С удивлением смотрю на береговой откос. Дебаркадера  нет как нет. Есть воткнутая во влажноватый песок табличка на хлипком колышке. Иных причальных сооружений что-то не видать.  До стены краснокорых сосен, если смотреть от водного уреза, оставалось метров сто,  но и на поляне тоже было в существенности пусто. Накакой вам,  с кораблика сходящие  путешественники, будочки либо избенки.                                                                                                                             

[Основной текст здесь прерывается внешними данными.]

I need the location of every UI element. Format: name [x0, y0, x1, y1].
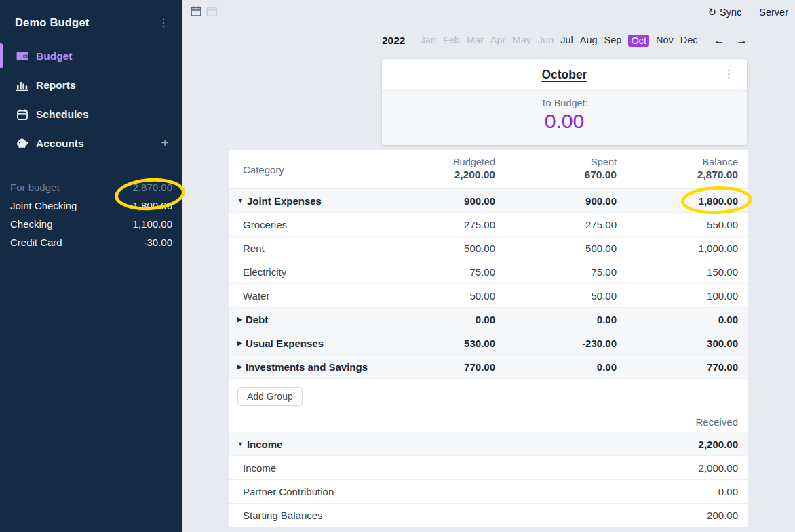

Правда, пасется коза. И мне приходится признать: она из другого рода, слишком хитрое сооружение. Мохнатое млекопитающее трясет головой,  с травянистой зелени  откоса глядя на компанию нашу.  В явственности  бородатую животину мучает соображение, как бы поудачней толкнуть в бок кого-нибудь из  радостно подпрыгивающих младших членов группы: Машку или меня.   Это наблюдение скорее всего верное,  ведь коза в числе прочего тем отличается от избушки, что  всегда готова озадачиться мыслями.                                                                                                                          

На сочную изумрудность под ногами  рогатой особы никто из прибывших не претендует. Поэтому  в достойном спокойствии,  неспеша,  без толкотни мы  все  ─   Григоров,  Сабунина,  семейство Ладейниных  ─    поднимаемся от колышка вверх, к массиву могучих сосен.                                                                                                                                                     

Где же палаточный городок? Кручусь, как могу,  с энтузиазмом шарю глазами по речной долине, однако солдаты,  если даже они уже расселились побатальонно, на славу замаскировались. Так искусно, что заезжим  и не снилось.